A NOITE EM QUE UM ANIMAL FABULOSO RENASCE NO NINHO DE TUAS MÃOS

Imagem: Floriano Martins

 

As tuas mãos tateando verbetes em minha pele.
Descobrindo onde dormia o verão. Despertando um balé profano em minhas vértebras.
Anunciando um beijo a cada sensação de desmaio.
As tuas mãos são o meu gerúndio preferido.
À noite escuto apenas o rumor das ondas de meu mar interior.
E uma voz que reconheço ser minha deslacra outro abismo com sua gramática imprecisa:
Eu sou tua, você me roubou, seu diabo!
Os meus mamilos se multiplicam e desarvoram a paisagem salpicada de lábios.
A sombra de tuas mãos imersa em minhas águas primordiais simula a dissolução de
tudo quanto fui.
Eu me recupero em tuas nascentes. Como semelhante de teus sonhos.
E não vim nem mesmo para ficar.

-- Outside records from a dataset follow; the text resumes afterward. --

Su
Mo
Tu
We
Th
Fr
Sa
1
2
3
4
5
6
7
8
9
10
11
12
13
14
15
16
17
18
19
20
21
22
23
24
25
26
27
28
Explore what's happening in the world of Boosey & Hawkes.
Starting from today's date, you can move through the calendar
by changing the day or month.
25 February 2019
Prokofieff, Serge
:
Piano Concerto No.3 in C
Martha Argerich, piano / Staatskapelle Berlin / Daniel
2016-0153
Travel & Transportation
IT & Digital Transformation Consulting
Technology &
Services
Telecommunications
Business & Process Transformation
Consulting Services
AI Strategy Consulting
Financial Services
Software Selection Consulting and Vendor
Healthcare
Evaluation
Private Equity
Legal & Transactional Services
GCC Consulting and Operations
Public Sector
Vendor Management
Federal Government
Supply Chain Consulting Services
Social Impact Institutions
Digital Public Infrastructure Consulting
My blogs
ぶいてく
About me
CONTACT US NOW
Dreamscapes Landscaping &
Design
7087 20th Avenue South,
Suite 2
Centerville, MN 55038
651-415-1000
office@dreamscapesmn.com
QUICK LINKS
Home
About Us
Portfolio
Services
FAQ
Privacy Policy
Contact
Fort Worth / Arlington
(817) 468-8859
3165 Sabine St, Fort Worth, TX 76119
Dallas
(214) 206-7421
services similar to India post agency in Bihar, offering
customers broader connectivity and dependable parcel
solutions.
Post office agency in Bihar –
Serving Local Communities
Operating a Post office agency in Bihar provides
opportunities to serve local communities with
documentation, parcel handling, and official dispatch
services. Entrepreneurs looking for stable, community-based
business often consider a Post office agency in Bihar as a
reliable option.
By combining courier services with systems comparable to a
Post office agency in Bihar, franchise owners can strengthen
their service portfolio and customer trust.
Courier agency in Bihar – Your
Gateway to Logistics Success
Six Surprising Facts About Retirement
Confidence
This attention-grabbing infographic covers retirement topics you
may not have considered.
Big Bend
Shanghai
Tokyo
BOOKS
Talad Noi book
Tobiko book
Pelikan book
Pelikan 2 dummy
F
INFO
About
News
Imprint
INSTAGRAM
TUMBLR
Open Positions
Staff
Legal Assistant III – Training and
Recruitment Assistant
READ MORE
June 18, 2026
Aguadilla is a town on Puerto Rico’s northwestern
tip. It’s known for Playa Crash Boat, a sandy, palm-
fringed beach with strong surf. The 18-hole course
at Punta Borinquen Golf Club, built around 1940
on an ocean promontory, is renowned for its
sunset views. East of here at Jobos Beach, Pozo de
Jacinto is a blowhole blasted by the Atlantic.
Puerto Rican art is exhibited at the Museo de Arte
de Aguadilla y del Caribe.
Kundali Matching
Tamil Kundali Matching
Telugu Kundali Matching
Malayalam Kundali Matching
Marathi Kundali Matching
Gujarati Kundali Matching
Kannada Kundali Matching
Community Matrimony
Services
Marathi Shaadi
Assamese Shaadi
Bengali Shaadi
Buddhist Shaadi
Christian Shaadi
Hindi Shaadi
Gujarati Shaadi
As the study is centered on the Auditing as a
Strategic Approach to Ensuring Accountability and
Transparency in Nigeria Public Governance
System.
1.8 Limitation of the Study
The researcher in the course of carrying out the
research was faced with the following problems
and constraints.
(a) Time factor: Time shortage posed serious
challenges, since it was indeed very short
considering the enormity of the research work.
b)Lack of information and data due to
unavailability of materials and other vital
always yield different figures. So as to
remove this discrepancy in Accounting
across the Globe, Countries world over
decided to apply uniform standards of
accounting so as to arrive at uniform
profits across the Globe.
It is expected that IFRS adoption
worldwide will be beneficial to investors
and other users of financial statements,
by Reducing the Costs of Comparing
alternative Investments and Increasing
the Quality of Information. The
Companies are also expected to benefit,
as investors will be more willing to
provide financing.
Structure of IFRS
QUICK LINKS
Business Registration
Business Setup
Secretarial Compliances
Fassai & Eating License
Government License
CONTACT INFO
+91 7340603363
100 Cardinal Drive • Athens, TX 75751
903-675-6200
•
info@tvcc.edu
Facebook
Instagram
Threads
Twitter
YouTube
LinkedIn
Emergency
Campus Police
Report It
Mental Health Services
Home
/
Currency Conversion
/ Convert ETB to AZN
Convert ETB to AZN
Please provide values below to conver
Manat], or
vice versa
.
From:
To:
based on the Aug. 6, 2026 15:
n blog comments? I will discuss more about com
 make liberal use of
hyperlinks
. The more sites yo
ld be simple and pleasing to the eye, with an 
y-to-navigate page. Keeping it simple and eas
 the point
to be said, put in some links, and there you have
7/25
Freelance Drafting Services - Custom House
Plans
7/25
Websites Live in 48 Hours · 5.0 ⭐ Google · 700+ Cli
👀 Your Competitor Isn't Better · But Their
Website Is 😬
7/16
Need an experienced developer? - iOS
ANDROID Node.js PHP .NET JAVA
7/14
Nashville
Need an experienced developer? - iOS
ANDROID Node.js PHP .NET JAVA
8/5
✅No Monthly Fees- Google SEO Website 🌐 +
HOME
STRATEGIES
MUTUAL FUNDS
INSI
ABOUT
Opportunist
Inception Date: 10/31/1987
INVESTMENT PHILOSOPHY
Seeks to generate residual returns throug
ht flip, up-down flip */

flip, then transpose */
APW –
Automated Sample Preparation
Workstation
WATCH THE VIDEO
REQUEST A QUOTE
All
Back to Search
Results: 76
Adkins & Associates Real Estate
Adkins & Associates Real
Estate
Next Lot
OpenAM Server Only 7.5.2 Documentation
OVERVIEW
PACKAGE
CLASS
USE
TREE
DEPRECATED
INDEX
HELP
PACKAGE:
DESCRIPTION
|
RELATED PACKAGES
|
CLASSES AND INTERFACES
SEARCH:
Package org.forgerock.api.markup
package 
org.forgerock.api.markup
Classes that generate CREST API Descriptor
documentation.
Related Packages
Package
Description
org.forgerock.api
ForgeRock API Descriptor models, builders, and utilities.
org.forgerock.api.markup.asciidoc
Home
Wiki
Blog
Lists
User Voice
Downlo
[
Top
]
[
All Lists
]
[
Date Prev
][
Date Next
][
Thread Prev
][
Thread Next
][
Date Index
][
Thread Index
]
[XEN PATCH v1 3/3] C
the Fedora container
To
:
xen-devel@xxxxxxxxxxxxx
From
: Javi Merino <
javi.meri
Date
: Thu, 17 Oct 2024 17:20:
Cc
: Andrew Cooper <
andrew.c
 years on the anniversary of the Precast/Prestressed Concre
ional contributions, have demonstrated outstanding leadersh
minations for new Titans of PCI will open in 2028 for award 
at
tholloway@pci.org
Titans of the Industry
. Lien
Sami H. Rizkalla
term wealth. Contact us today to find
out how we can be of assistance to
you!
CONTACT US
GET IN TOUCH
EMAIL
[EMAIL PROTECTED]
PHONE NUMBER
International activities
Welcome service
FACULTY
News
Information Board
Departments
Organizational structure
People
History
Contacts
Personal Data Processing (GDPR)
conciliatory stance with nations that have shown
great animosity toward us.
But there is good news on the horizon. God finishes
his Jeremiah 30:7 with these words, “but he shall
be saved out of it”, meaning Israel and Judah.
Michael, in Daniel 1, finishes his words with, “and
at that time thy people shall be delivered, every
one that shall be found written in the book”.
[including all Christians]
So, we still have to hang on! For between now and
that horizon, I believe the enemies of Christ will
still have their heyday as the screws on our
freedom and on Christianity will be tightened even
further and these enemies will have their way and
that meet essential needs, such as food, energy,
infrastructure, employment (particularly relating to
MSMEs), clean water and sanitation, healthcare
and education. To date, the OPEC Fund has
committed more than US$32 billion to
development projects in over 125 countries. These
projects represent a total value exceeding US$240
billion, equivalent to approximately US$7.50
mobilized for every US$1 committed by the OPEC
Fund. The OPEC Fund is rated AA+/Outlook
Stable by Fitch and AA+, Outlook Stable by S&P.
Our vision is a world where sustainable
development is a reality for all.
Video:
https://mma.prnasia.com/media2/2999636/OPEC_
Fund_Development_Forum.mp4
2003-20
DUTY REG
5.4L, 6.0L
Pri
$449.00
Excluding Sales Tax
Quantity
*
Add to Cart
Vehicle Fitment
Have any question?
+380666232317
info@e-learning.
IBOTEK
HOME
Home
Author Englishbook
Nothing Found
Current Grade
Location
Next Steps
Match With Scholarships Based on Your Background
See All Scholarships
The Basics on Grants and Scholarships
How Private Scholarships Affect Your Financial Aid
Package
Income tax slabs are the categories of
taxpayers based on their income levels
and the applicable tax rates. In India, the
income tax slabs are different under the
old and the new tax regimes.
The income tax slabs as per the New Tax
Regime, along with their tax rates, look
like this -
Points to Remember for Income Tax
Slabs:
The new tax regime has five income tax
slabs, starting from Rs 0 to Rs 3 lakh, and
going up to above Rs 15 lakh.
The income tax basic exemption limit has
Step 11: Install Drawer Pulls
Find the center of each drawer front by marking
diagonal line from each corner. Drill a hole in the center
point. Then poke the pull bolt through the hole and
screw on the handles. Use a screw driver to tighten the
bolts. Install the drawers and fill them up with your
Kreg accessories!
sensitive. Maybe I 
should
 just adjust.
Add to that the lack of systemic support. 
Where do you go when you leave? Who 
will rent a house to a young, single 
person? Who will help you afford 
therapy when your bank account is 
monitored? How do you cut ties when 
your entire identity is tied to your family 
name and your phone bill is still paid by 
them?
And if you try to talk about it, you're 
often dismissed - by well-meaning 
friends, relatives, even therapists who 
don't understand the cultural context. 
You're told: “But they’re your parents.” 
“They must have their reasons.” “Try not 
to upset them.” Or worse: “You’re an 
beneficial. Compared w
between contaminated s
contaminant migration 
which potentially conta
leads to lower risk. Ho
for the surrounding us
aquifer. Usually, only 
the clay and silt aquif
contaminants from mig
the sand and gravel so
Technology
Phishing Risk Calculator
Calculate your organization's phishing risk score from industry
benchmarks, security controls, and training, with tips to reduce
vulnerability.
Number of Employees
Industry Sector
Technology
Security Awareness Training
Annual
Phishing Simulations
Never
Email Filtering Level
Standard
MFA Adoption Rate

Tu me revelas a descrição de uma lenda esquecida.
Decerto a ela retornarei.

 

 

 

***

 

 

 
RELATO DUVIDOSO DO QUE SE PASSOU CERTO DIA DO QUAL NINGUÉM RECORDA UMA SÓ PALAVRA

 

 

Imagem: Floriano Martins

 

 

A história foi toda escrita ao contrário.
Só assim resultaria permanentemente desacreditada.
O tempo se arrasta como um símbolo perdido.
Um pássaro aplicado à linguagem tentando descobrir uma função para o excesso de
aspas.
Púlpitos são comprados em brechós.
A memória jamais deixou de ser abundante e perversa, como uma escada largada na
garagem.
Aos que não vivem sem um oráculo, consultem a escada, consultem os brechós.
Há uma longa distância a atravessar entre o que vemos e o que não conseguimos tocar.
Querem mesmo saber o que houve naquele dia?
Tudo parecia despertar deslizando na matéria de nossa percepção.
As dádivas da perda se associando às lágrimas como um dragão dominado pela
assimilação demoníaca.
Como nunca, eu desejei ser o abismo do mundo.
O que vi foi a minha filha expirada em mim, a minha vida tomada como uma alusão
volátil, um rio de sangue e mais nada.
A eternidade nunca faz parte da cena.
A vida mói o espírito, o princípio e até mesmo os anjos não adaptados.
Eu teria me desfeito em sangue por ela.
Deus algum saberá até onde eu fui.
Nem importará sabê-lo, pois não importa o mais implacável de todos os destinos.
A minha filha se foi dentro de mim, consagrada ao vazio como uma espécie perdida.
Os dias felizes são tangíveis.

 

 

 

***

 

 

 

O ENIGMÁTICO SONHO DE ROSALÍA DE CASTRO NO ALPENDRE DE SUA CASA EM TEMPOS VERDES

Imagem: Floriano Martins

 

 

Parte do que fomos jamais conheceu uma outra versão de nossos abismos.
A noite percorria com inquieta intimidade um labirinto de sonhos que teimávamos em
decifrar.
Uns pássaros rascunhavam na escuridão a imaginária linha do horizonte,
até que o calor de teus lábios testemunhasse nossos corpos reescrevendo suas formas.
Atrás de uma pequena coluna, cada abraço parecia abranger um mistério propício.
Apenas o teu sonho colecionava metáforas entre satisfeitos gemidos.
Tudo isto quando o alpendre da casa recortava teu sorriso e com ele compunha uma
trilha de inquietudes, teu olhar finalmente decidido a incendiar-me as miragens.
Metade de teu corpo ficou presa na cama em que nos encontrávamos.
Eu nunca pude entender como voltávamos um para o outro e recomeçávamos a partir do
que havia sobrado da noite anterior.
A outra metade acumulando sombras antes que o sol desaparecesse.

 

 

(Floriano Martins (Brasil, 1957) é poeta, editor e ensaísta. Dirige a Agulha Revista de Cultura. Entre os seus livros mais recentes, se encontram Autobiografia de um truque” (2010) e Susana Wald – La vastedad simbólica” (2012))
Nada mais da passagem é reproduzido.